Bahá’í House of Worship
Long / Lat : 42°04’28.8″N 87°41’03.5″W
Founded : 1953
Travel time from CHI: 00:39
Level of Activity: 2.2
“The teachings of the Bahá’í Faith inspire individuals and communities as they work to improve their own lives and contribute to the advancement of civilization,” states Worldwide Baha’I Community website
Aiming to inspire an oneness among humanity, Baha’l is a gentle, open religion. Located in Wilmette, Illinois, a 40 minute drive north of Chicago, The Baha’l House of Worship is the oldest temple of its kind in the world, and the only Baha’l House of Worship in the United States.
The temple is open to the public. Within this cavernous space, one is welcome to pray, meditate, relax.
Shoghi Effendi was the Guardian and head of the Baha’I faith from 1921 to 1957. In his time with the religion, he translated many Baha’I writings.”It is not preaching any rules the world wants, but love and action,” reads one text.
What to Pack
Starved Rock State Park
Long / Lat : 41°19’06.6″N 88°59’41.0″W
Founded : 1911
Travel time from CHI: 01:36
Level of Activity: 3.8
Voted the no. 1 attraction in Illinois, Starved Rock State Park boasts 13 miles of well-blazed trails, a rustic hotel, and a plethora of activities. Formed millions of years ago by melting glaciers, the wonder of Starved Rock is in its topography. In contrast to the flat plains that make up the rest of the state, Starved Rock state park is full of canyons, valleys and waterfalls.
“Reconnecting with nature and disconnecting from technology and the stress of daily life is what Starved Rock State Park & Lodge are all about,” says marketing director Kathy Casstevens. “Nestled in the woods is a National Historic Landmark which attracts over 2.3 million visitors per year who explore the deep canyons made of St. Peter Sandstone, seasonal waterfalls, wildflowers and wildlife.”
And although you can technically see waterfalls in 14 of the 18 canyons, explains the park’s official website, some of the most scenic waterfalls are found in St. Louis, French, Wildcat, Tonty, Ottawa and Kaskaskia canyons.

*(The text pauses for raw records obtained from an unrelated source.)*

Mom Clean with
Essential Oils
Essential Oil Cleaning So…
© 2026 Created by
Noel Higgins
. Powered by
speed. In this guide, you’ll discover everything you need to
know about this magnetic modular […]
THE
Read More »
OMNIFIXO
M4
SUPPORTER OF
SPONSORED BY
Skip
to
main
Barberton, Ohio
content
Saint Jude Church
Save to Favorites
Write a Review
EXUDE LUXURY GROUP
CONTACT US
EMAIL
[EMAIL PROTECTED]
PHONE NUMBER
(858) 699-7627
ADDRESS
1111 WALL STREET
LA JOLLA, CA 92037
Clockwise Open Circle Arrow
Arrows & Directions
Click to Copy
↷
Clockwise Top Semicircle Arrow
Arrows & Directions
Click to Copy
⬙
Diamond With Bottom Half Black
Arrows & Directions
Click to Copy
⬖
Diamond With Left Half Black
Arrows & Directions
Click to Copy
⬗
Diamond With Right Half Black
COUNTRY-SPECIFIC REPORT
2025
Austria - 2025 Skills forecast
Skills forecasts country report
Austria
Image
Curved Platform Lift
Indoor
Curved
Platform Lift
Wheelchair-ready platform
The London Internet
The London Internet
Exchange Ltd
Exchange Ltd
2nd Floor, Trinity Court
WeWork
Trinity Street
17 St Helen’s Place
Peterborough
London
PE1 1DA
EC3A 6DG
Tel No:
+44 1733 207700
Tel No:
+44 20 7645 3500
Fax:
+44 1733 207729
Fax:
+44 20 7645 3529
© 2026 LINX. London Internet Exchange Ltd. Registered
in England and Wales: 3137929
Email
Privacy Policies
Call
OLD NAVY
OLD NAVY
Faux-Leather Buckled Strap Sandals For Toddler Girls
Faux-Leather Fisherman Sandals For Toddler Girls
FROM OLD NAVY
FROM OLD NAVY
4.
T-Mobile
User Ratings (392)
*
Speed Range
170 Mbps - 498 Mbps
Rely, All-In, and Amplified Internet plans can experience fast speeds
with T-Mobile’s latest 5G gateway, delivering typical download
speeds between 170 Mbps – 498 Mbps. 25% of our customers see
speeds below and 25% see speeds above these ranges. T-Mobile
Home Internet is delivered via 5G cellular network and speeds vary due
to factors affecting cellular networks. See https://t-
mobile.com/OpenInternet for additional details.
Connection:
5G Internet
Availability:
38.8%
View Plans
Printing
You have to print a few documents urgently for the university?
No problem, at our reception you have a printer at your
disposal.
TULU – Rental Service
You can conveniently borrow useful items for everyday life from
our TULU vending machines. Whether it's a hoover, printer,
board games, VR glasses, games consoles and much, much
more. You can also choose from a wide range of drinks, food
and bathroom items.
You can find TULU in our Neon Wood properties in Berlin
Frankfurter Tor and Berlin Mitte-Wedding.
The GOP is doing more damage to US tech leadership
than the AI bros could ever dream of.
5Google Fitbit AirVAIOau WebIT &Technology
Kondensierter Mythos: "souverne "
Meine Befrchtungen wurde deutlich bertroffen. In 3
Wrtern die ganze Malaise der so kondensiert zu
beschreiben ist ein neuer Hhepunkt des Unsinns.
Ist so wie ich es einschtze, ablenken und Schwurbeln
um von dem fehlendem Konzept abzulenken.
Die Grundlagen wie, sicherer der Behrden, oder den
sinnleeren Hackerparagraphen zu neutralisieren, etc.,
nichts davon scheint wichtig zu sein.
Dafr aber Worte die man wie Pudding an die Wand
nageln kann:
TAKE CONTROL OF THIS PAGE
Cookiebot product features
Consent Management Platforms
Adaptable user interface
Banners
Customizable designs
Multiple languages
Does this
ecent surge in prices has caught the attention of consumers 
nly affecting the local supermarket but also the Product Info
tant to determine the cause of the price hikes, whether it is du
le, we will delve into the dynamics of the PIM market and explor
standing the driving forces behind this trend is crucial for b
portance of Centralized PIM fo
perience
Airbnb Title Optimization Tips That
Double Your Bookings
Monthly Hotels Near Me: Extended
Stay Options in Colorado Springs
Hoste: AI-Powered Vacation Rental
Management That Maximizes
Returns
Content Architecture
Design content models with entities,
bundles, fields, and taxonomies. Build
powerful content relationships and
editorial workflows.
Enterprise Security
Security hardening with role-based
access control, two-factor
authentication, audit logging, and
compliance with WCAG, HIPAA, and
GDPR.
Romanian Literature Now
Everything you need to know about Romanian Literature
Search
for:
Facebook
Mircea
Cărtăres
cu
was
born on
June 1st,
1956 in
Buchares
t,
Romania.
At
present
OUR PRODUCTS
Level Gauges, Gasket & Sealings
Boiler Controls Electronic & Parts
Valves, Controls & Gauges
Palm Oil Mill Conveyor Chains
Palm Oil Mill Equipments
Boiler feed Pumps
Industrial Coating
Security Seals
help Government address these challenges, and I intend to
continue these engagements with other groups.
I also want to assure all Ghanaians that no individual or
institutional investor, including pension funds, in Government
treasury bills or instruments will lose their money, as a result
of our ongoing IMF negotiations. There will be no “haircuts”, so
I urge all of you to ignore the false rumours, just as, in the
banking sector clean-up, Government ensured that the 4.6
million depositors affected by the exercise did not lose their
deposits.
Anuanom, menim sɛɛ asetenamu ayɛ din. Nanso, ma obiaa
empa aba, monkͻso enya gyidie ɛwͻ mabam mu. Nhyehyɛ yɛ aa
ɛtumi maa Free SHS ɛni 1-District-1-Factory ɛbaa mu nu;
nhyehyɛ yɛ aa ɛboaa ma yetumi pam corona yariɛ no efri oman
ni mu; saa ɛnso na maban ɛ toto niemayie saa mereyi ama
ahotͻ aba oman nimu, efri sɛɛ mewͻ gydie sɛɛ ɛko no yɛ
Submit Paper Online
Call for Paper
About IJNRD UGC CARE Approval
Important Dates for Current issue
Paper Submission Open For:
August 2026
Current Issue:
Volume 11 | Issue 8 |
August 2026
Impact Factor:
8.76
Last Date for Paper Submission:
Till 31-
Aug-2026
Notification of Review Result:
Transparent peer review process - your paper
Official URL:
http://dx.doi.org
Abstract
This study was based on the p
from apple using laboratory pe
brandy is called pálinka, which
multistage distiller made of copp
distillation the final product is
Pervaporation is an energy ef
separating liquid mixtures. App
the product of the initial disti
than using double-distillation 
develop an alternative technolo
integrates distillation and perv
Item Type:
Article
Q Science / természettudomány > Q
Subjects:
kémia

If you’re really looking to relax, the state park has a lodge on the property. “Massage therapists are on staff, and the cabins in the woods are a truly relaxing experience,” says Kathy.
What to Pack
Graceland Cemetery & Arboretum
Long / Lat : 41°57’18.2″N 87°39’42.6″W
Founded : 1861
Travel time from CHI: 00:19
Level of Activity: 2.7
Located on the North Side, this Victorian-era cemetery is one of the city’s most beautiful settings for a quiet walk. Graceland Cemetery acts as the final resting place for many famous Chicagoans. Lined with elaborate tombs, mausoleums and beautifully landscaped, Graceland is more beautiful than spooky, and is located just a few blocks north of Wrigley Field. The history of the place, which was established in 1860, combined with a peaceful silence, makes Graceland one of the most calming pockets in an otherwise hectic city.
“The Cemetery is open to all to visit, and its architectural masterpieces, local history and beauty are the magnets that attract people to Graceland,” says Graceland’s website. “While architects from the traditional to the father of skyscrapers and modern masters take center stage, you’ll find that Graceland also holds fascinating stories of private eyes and public figures, baseball and boxing greats, merchants and inventors and other unique individuals.”
Perhaps the most calming aspect of an old cemetery is the fact that they’re not the most sought out destinations. They’re slow, sleepy spaces designed for silence and reverence.